Search the listing for the string "diametro" and copy every line that contains it.
** EXERCISE MATERIAL follows **
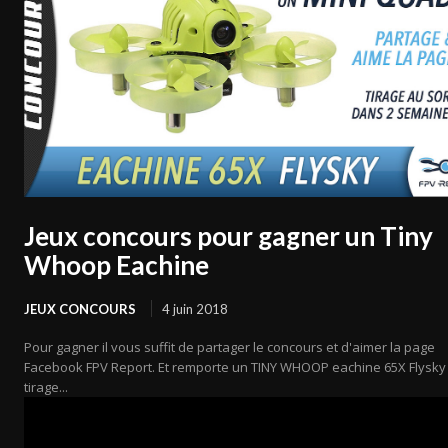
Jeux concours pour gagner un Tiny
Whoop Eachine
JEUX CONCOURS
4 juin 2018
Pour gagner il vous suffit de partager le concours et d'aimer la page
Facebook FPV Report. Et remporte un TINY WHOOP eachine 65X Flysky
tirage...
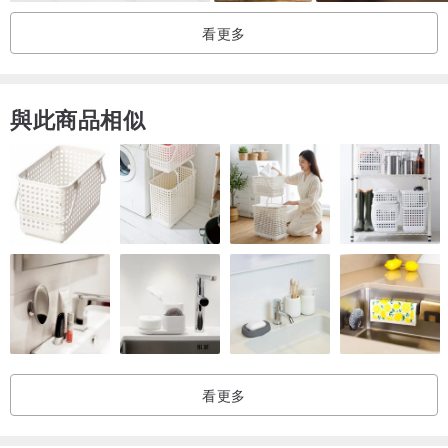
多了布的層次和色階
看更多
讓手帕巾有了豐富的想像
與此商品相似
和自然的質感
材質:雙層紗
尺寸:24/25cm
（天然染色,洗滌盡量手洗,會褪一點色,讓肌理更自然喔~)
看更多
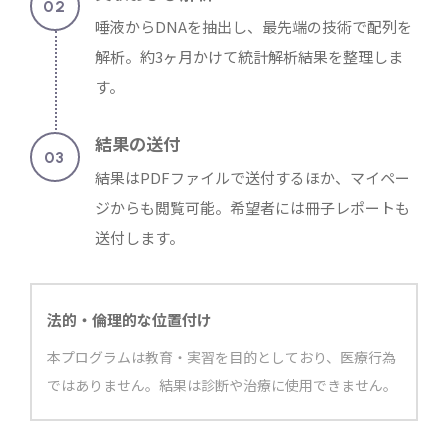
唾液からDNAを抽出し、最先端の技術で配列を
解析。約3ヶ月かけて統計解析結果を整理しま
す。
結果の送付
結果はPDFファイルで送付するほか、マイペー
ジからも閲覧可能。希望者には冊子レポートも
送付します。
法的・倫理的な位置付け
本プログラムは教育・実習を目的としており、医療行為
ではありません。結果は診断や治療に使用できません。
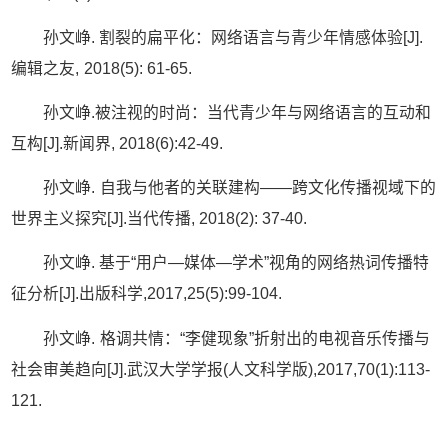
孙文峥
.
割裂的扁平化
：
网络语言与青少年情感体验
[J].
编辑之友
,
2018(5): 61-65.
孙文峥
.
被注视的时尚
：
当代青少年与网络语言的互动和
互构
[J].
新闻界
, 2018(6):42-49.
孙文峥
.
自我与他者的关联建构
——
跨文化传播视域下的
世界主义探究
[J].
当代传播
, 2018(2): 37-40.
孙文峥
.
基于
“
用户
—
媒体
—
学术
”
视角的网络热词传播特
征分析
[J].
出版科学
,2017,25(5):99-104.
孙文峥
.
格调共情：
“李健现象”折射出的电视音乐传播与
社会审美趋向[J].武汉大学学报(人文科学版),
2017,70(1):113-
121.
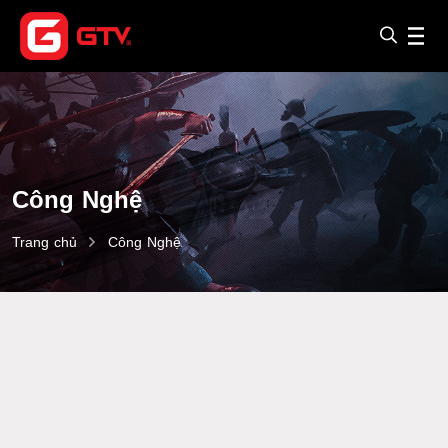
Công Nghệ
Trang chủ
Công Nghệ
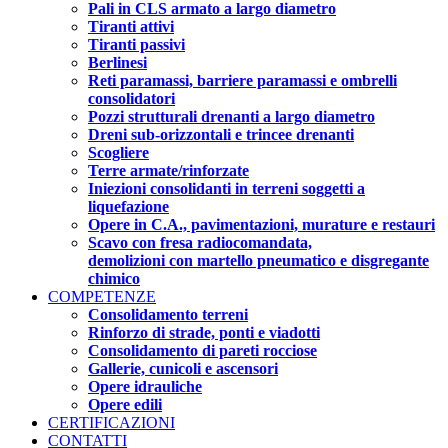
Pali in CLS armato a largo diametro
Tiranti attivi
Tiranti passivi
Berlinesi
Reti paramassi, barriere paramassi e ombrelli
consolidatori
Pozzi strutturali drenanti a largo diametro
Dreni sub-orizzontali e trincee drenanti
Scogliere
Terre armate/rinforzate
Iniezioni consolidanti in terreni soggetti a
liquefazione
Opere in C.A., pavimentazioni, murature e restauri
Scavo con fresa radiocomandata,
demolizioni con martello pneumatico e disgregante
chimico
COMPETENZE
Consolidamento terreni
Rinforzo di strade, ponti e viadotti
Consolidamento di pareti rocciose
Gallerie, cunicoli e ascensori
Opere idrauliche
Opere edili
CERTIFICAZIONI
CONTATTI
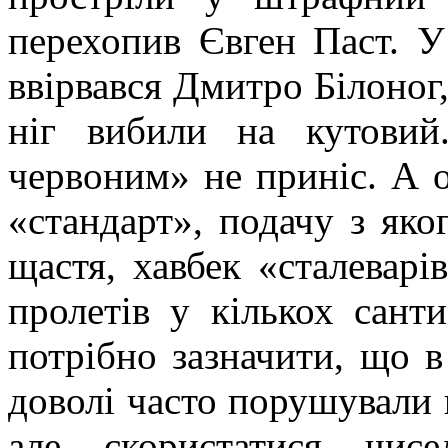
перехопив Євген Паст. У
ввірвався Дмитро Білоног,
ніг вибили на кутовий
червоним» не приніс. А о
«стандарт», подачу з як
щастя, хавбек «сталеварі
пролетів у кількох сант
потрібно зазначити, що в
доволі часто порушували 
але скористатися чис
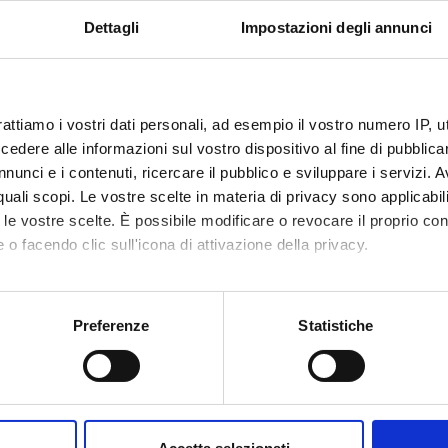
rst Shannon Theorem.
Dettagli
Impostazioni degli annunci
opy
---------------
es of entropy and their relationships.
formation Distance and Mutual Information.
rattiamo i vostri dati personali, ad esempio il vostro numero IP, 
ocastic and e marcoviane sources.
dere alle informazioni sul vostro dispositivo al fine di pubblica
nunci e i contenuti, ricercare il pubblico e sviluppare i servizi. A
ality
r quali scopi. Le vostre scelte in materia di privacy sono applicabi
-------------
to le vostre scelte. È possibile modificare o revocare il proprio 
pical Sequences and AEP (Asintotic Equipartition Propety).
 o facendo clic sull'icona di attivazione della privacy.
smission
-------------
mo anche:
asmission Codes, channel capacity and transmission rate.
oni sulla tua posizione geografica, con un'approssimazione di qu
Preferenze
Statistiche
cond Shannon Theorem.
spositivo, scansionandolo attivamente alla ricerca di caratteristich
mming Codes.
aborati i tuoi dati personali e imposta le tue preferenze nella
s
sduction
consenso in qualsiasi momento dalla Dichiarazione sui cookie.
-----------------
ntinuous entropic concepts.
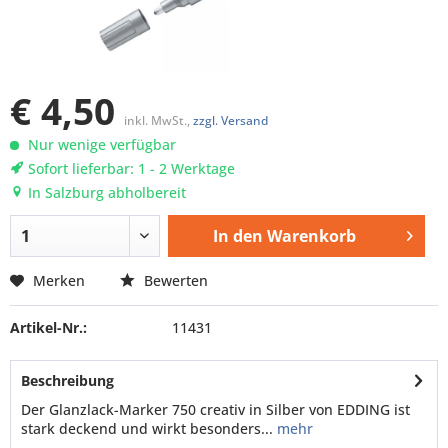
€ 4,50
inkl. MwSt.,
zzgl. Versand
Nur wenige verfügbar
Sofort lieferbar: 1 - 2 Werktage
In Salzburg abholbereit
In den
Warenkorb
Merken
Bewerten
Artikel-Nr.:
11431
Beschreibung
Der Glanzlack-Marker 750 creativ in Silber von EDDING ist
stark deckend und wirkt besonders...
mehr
** End of EXERCISE MATERIAL **
ANSWER SPACE →
Pali in CLS armato a largo diametro
Pozzi strutturali drenanti a largo diametro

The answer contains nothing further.